* _Task inputs_:
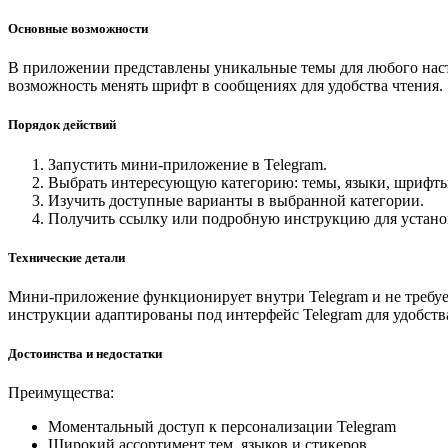
Основные возможности
В приложении представлены уникальные темы для любого наст
возможность менять шрифт в сообщениях для удобства чтения.
Порядок действий
Запустить мини-приложение в Telegram.
Выбрать интересующую категорию: темы, языки, шрифты
Изучить доступные варианты в выбранной категории.
Получить ссылку или подробную инструкцию для устано
Технические детали
Мини-приложение функционирует внутри Telegram и не требует
инструкции адаптированы под интерфейс Telegram для удобств
Достоинства и недостатки
Преимущества:
Моментальный доступ к персонализации Telegram
Широкий ассортимент тем, языков и стикеров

* _Assigned task_:
How many of the lines above contain "темы"? Give the number by itself.

* _Task response_:
2